───── INPUT RECORDS

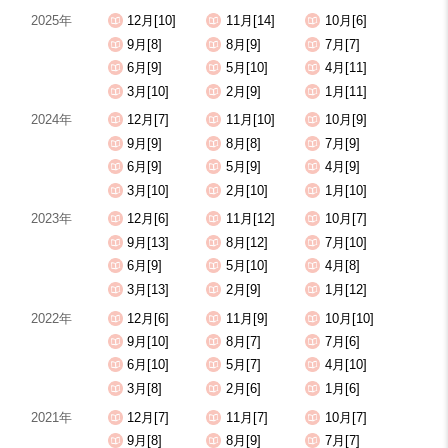
2025年
12月[10]
11月[14]
10月[6]
9月[8]
8月[9]
7月[7]
6月[9]
5月[10]
4月[11]
3月[10]
2月[9]
1月[11]
2024年
12月[7]
11月[10]
10月[9]
9月[9]
8月[8]
7月[9]
6月[9]
5月[9]
4月[9]
3月[10]
2月[10]
1月[10]
2023年
12月[6]
11月[12]
10月[7]
9月[13]
8月[12]
7月[10]
6月[9]
5月[10]
4月[8]
3月[13]
2月[9]
1月[12]
2022年
12月[6]
11月[9]
10月[10]
9月[10]
8月[7]
7月[6]
6月[10]
5月[7]
4月[10]
3月[8]
2月[6]
1月[6]
2021年
12月[7]
11月[7]
10月[7]
9月[8]
8月[9]
7月[7]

──────────

**YOUR INSTRUCTIONS**. A verbatim copy of the entries, stripped of pictures, should be produced.

**RESPONSE FOR THIS EXERCISE**.
2025年
12月[10]
11月[14]
10月[6]
9月[8]
8月[9]
7月[7]
6月[9]
5月[10]
4月[11]
3月[10]
2月[9]
1月[11]
2024年
12月[7]
11月[10]
10月[9]
9月[9]
8月[8]
7月[9]
6月[9]
5月[9]
4月[9]
3月[10]
2月[10]
1月[10]
2023年
12月[6]
11月[12]
10月[7]
9月[13]
8月[12]
7月[10]
6月[9]
5月[10]
4月[8]
3月[13]
2月[9]
1月[12]
2022年
12月[6]
11月[9]
10月[10]
9月[10]
8月[7]
7月[6]
6月[10]
5月[7]
4月[10]
3月[8]
2月[6]
1月[6]
2021年
12月[7]
11月[7]
10月[7]
9月[8]
8月[9]
7月[7]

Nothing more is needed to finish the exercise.